Accordingly, we hold that the bankruptcy stay prohibited the plaintiff from commencing this mortgage foreclosure action against DeMatteis beginning on October 20, 2020, when he filed for bankruptcy. Pursuant to 11 USC § 362(c)(2), the stay established by 11 USC § 362(a)(1) continues "until the earliest of ... the time the case is closed; ... the time the case is dismissed; or ... the time a discharge is granted or denied" ( id. § 362 [c][2] [emphasis added]; see Deutsche Bank Natl. Trust Co. v. Lubonty, 208 A.D.3d at 149, 171 N.Y.S.3d 556 ; PSP–NC, LLC v. Raudkivi, 138 A.D.3d 709, 711, 29 N.Y.S.3d 51 ). Thus, contrary to the plaintiff's contention, the automatic bankruptcy stay continued in effect until February 2, 2021, which was the date that DeMatteis received a discharge, not February 11, 2021, which was the date the bankruptcy proceeding was marked "closed" (see Deutsche Bank Natl. Trust Co. v. Lubonty, 208 A.D.3d at 149, 171 N.Y.S.3d 556 ; In re Killmer, 513 B.R. 41, 50 [Bankr. S.D.N.Y.2014] ). In sum regarding DeMatteis, the automatic stay pursuant to 11 USC § 362(a)(1) operated as a "statutory prohibition" under CPLR 204(a), and the statute of limitations within which the plaintiff was required to commence this action against DeMatteis was tolled between October 20, 2020, and February 2, 2021 (see 11 USC § 362 [a][1]; [c][2]; CPLR 204[a] ; Deutsche Bank Natl. Trust Co. v. Lubonty, 208 A.D.3d at 147, 171 N.Y.S.3d 556 ). On February 2, 2021, the plaintiff had 91 days, or until May 4, 2021, to commence this action against DeMatteis. As such, this action, commenced on April 8, 2021, was timely with respect to DeMatteis.

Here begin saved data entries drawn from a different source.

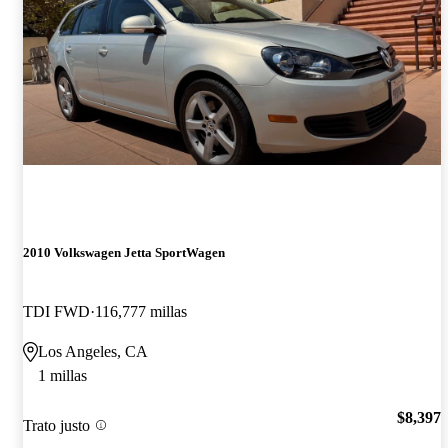
2010 Volkswagen Jetta SportWagen
TDI FWD
116,777 millas
Los Angeles, CA
1 millas
$8,397
Trato justo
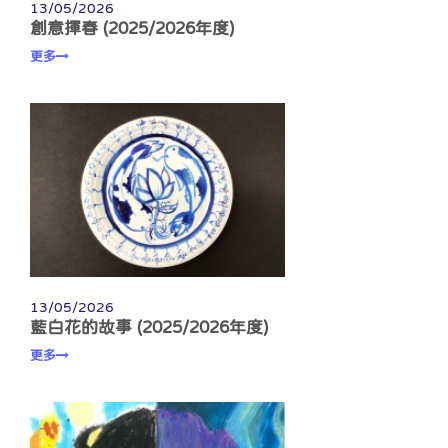
13/05/2026
創意揮春 (2025/2026年度)
更多
13/05/2026
藍白花的故事 (2025/2026年度)
更多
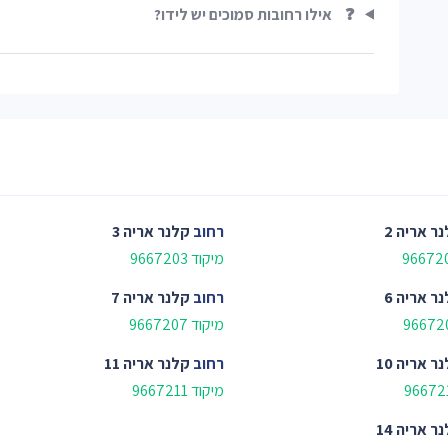
❓
אילו רחובות סמוכים יש לידו?
ר אריה 2
רחוב
קלנר אריה 3
מיקוד 9667203
ר אריה 6
רחוב
קלנר אריה 7
מיקוד 9667207
ר אריה 10
רחוב
קלנר אריה 11
מיקוד 9667211
ר אריה 14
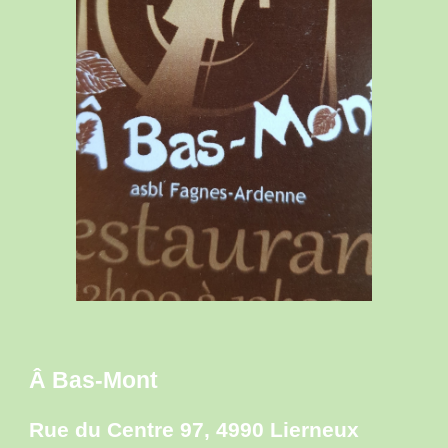
Â Bas-Mont
Rue du Centre 97, 4990 Lierneux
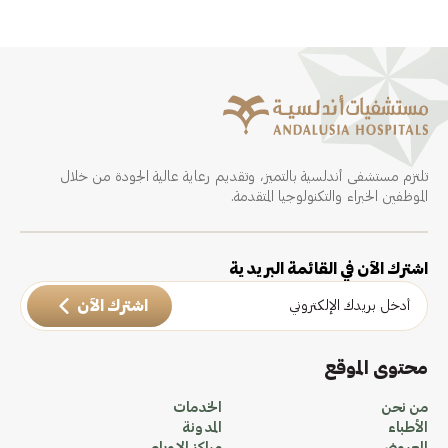
تلتزم مستشفى أندلسية بالتميز، وتقديم رعاية عالية الجودة من خلال
الموظفين الخبراء والتكنولوجيا المتقدمة.
اشترك الآن في القائمة البريدية
اشترك الآن
محتوى الموقع
من نحن
الخدمات
الأطباء
المدونة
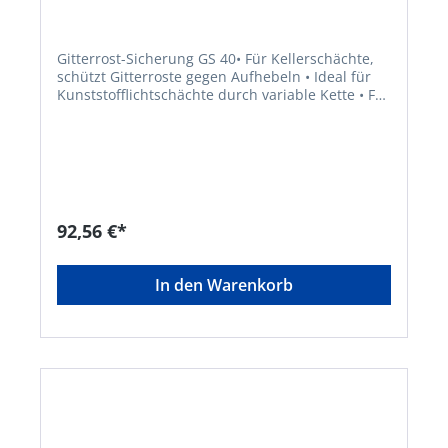
Gitterrost-Sicherung GS 40• Für Kellerschächte,
schützt Gitterroste gegen Aufhebeln • Ideal für
Kunststofflichtschächte durch variable Kette • Für
evtl. bestehende Fluchtwegvorschriften ist das
Spezialhangschloss schnell lösbar • Stabile,
große Halteplatten liegen auf Gitterrost und
Rahmen auf • Stabile Kette, 60 cm Länge •
Schlossabschirmung gegen unbefugte Angriffe
von oben • 2er-SetHersteller: ABUS August
Bremicker Söhne KG, Altenhofer Weg 25, 58300
92,56 €*
Wetter, DE, +4923356340, info@abus.de
In den Warenkorb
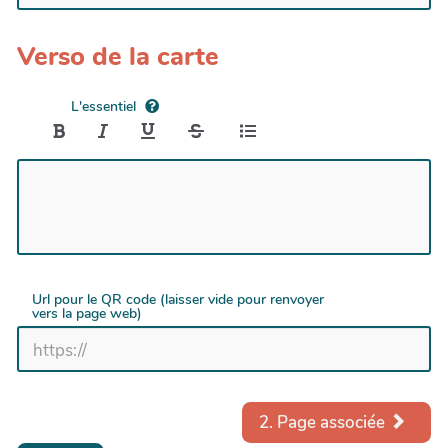
Verso de la carte
L'essentiel
Url pour le QR code (laisser vide pour renvoyer
vers la page web)
2. Page associée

For the reasons described above, the COVID–19 executive orders tolled the statute of limitations to commence this action against DeMatteis and Hunter until November 3, 2021. As the plaintiff correctly acknowledges, the period of time that the bankruptcy stay was in effect overlapped for 14 days with the effective period of the COVID–19 executive orders.
B. Hunter
Next, we must decide whether the automatic bankruptcy stay pursuant to 11 USC § 362(a) also tolled the statute of limitations to commence this action against Hunter. It is undisputed that Hunter did not file for bankruptcy. It is likewise undisputed that DeMatteis transferred the subject property to Hunter and that Hunter is the subject property's owner of record by virtue of a deed recorded on December 14, 2012. Further, the plaintiff does not allege that DeMatteis ever had a membership interest or any other kind of interest in Hunter, nor is there any indication in the record that DeMatteis had such an interest. Nevertheless, the plaintiff contends that DeMatteis's bankruptcy petition, filed approximately seven years after DeMatteis deeded the subject property to Hunter, triggered the automatic bankruptcy stay and prevented the plaintiff from commencing this action against Hunter.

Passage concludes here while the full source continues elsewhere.